Thanks for your comment and insights. Sorry to hear that you’re dealing with a more advanced form of this beast. I hope that the treatment options that you’re pursuing keep it at bay and leave you with a high quality of life.
I think anyone dealing with this disease knows how frustrating it can be when it comes to the whole discussion about PSA tests. The experts can’t even come to a consensus, so those of us affected have to rely on our own research and instincts.
Other than doing some more homework on the PSMA imaging and having conversations with radiation oncologists, I really don’t know what direction I’ll go in yet. Perhaps I’ll gain some new insights from my research.
Wishing you all the best this holiday season! —Dan
Thank you so much for sharing your experiences. We are in the immediate post-surgery stage, and your earlier writing has helped us to know what is ok/what to expect and has alleviated many of our anxieties. We will continue to follow you and wish you only the best.
Thank you for your kind words, Nancy Jane.
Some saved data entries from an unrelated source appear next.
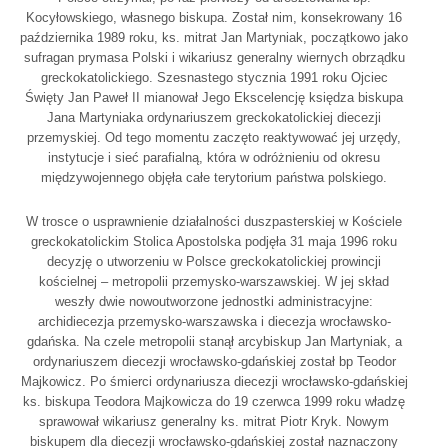
Kocyłowskiego, własnego biskupa. Został nim, konsekrowany 16
października 1989 roku, ks. mitrat Jan Martyniak, początkowo jako
sufragan prymasa Polski i wikariusz generalny wiernych obrządku
greckokatolickiego. Szesnastego stycznia 1991 roku Ojciec
Święty Jan Paweł II mianował Jego Ekscelencję księdza biskupa
Jana Martyniaka ordynariuszem greckokatolickiej diecezji
przemyskiej. Od tego momentu zaczęto reaktywować jej urzędy,
instytucje i sieć parafialną, która w odróżnieniu od okresu
międzywojennego objęła całe terytorium państwa polskiego.
W trosce o usprawnienie działalności duszpasterskiej w Kościele
greckokatolickim Stolica Apostolska podjęła 31 maja 1996 roku
decyzję o utworzeniu w Polsce greckokatolickiej prowincji
kościelnej – metropolii przemysko-warszawskiej. W jej skład
weszły dwie nowoutworzone jednostki administracyjne:
archidiecezja przemysko-warszawska i diecezja wrocławsko-
gdańska. Na czele metropolii stanął arcybiskup Jan Martyniak, a
ordynariuszem diecezji wrocławsko-gdańskiej został bp Teodor
Majkowicz. Po śmierci ordynariusza diecezji wrocławsko-gdańskiej
ks. biskupa Teodora Majkowicza do 19 czerwca 1999 roku władzę
sprawował wikariusz generalny ks. mitrat Piotr Kryk. Nowym
biskupem dla diecezji wrocławsko-gdańskiej został naznaczony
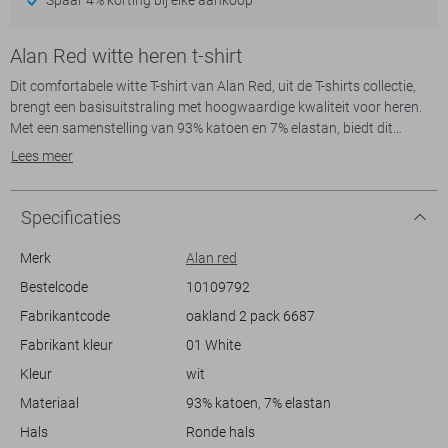
Alan Red witte heren t-shirt
Dit comfortabele witte T-shirt van Alan Red, uit de T-shirts collectie,
brengt een basisuitstraling met hoogwaardige kwaliteit voor heren.
Met een samenstelling van 93% katoen en 7% elastan, biedt dit
mouwloze ontwerp een prettige stretch en een regular fit pasvorm die
Lees meer
wordt geaccentueerd door de ronde hals. Perfect voor dagelijks
gebruik, past dit T-shirt naadloos onder kleding of als casual
bovenkleding tijdens warme dagen.
Specificaties
De mouwloze constructie en normale lengte maken het geschikt voor
Merk
Alan red
zowel binnen- als buitenactiviteiten, of je nu gaat voor een
Bestelcode
10109792
ontspannen dag thuis of een sportieve outdoor ervaring. Dit
Fabrikantcode
oakland 2 pack 6687
veelzijdige T-shirt van Alan Red kun je eenvoudig combineren met
zowel shorts als jeans voor een ontspannen look. Door de basisstijl en
Fabrikant kleur
01 White
het minimalistische design blijft het T-shirt tijdloos en een
Kleur
wit
betrouwbare keuze voor iedereen die op zoek is naar eenvoud en
comfort in hun dagelijks draagbare kledingstukken.
Materiaal
93% katoen, 7% elastan
Hals
Ronde hals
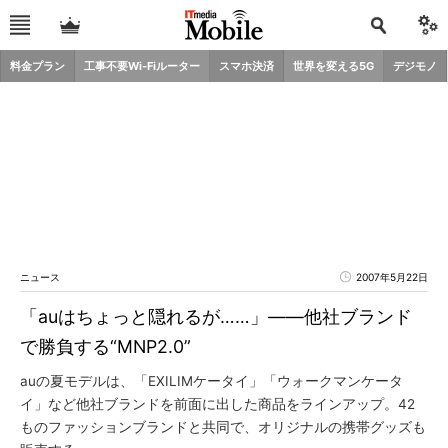
料金プラン
工事不要Wi-Fiルーター
スマホ決済
世界を変える5G
デジモノ
ニュース
2007年5月22日
「auはちょっと隠れるが……」――他社ブランド
で勝負する“MNP2.0”
auの夏モデルは、「EXILIMケータイ」「ウォークマンケータ
イ」など他社ブランドを前面に出した商品をラインアップ。42
ものファッションブランドと共同で、オリジナルの携帯グッズも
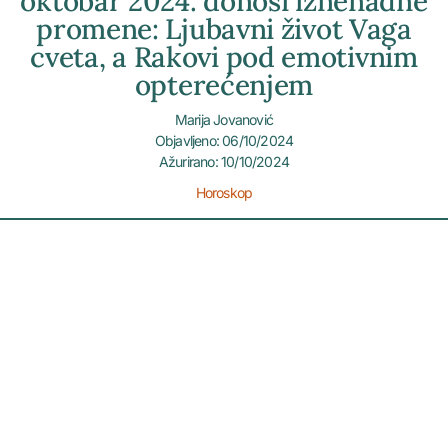
oktobar 2024. donosi iznenadne
promene: Ljubavni život Vaga
cveta, a Rakovi pod emotivnim
opterećenjem
Marija Jovanović
Objavljeno: 06/10/2024
Ažurirano: 10/10/2024
Horoskop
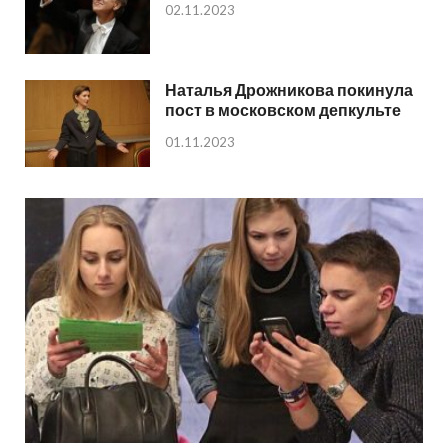
02.11.2023
Наталья Дрожникова покинула
пост в московском депкульте
01.11.2023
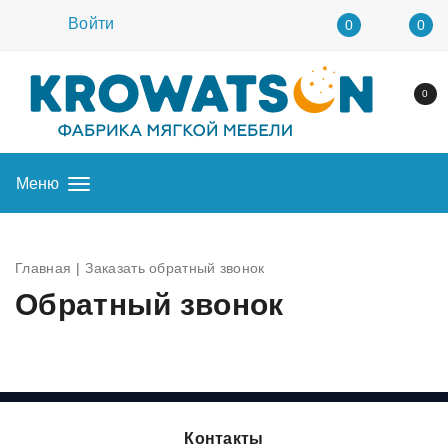
Войти
0
0
0
Меню
Главная
Заказать обратный звонок
Обратный звонок
Контакты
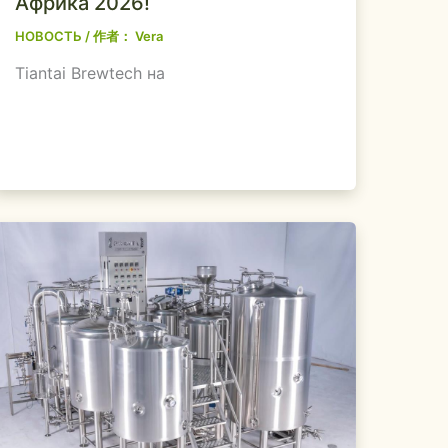
Африка 2026!
НОВОСТЬ
/ 作者：
Vera
Tiantai Brewtech на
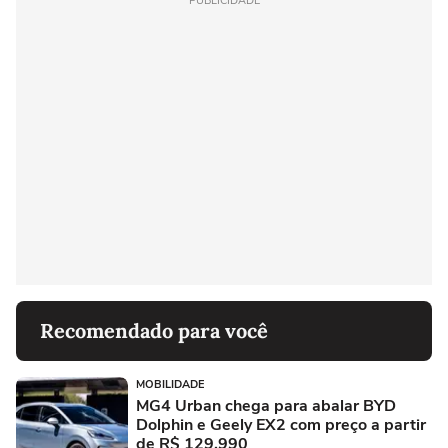
PUBLICIDADE
Recomendado para você
MOBILIDADE
MG4 Urban chega para abalar BYD
Dolphin e Geely EX2 com preço a partir
de R$ 129.990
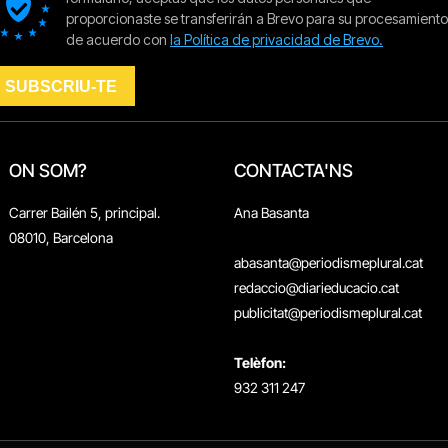
ON SOM?
CONTACTA'NS
Carrer Bailén 5, principal.
Ana Basanta
08010, Barcelona
abasanta@periodismeplural.cat
redaccio@diarieducacio.cat
publicitat@periodismeplural.cat
Telèfon:
932 311 247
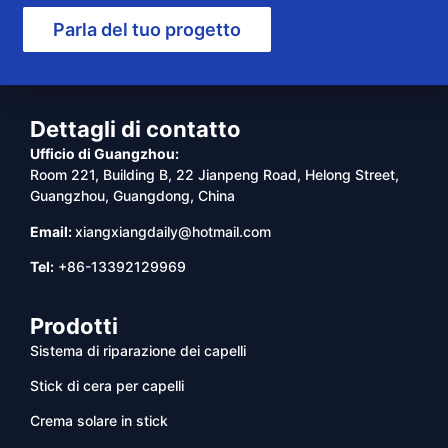
Parla del tuo progetto
Dettagli di contatto
Ufficio di Guangzhou:
Room 221, Building B, 22 Jianpeng Road, Helong Street,
Guangzhou, Guangdong, China
Email:
xiangxiangdaily@hotmail.com
Tel:
+86-13392129969
Prodotti
Sistema di riparazione dei capelli
Stick di cera per capelli
Crema solare in stick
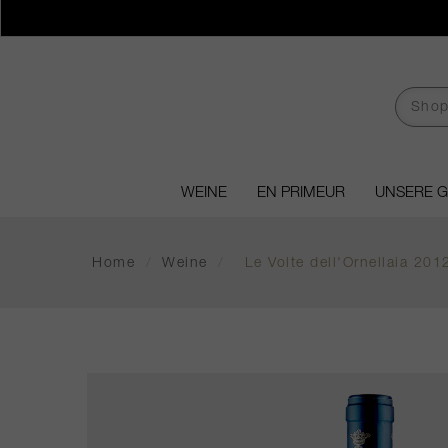
WEINE
EN PRIMEUR
UNSERE 
Home
/
Weine
/
Le Volte dell'Ornellaia 201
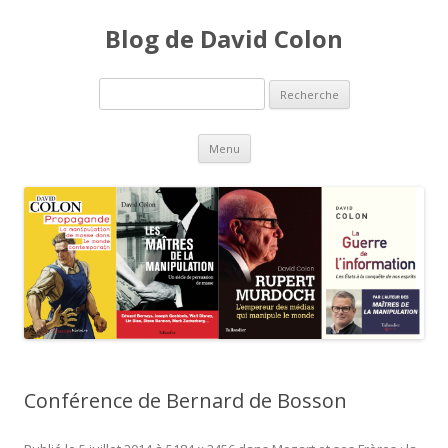
Blog de David Colon
Recherche pour:
Aller au contenu principal
Menu
Conférence de Bernard de Bosson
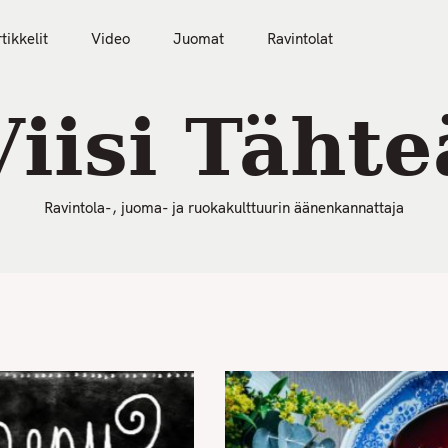
50 Parasta Ravintolaa 2026
Artikkelit
Video
tikkelit
Video
Juomat
Ravintolat
Viisi Tähte
Ravintola-, juoma- ja ruokakulttuurin äänenkannattaja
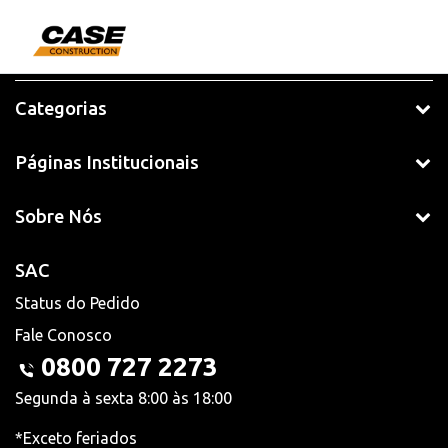
Categorias
Páginas Institucionais
Sobre Nós
SAC
Status do Pedido
Fale Conosco
0800 727 2273
Segunda à sexta 8:00 às 18:00
*Exceto feriados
I wish your partner a speedy and full recovery!
I had a recurrence of prostate cancer last year after a prostatectomy in Oct. 2016. (Gleason 8&9). My PSA doubled from .1 to.2 just 2.5 years after successful surgery w 30% nerve bundle also removed.
I just got the good news that my first post radiation PSA test showed a 70% reduction, from 0.23 last July to 0.063. I haven’t met w my oncologist yet but his nurse says this is a “very good” result. I hope this information helps in your own journey.
Laguna Niguel, CA
Thanks for sharing your story. It does help to have different insights from patients across the spectrum. Just curious if you’ve had any lasting post-radiation side effects?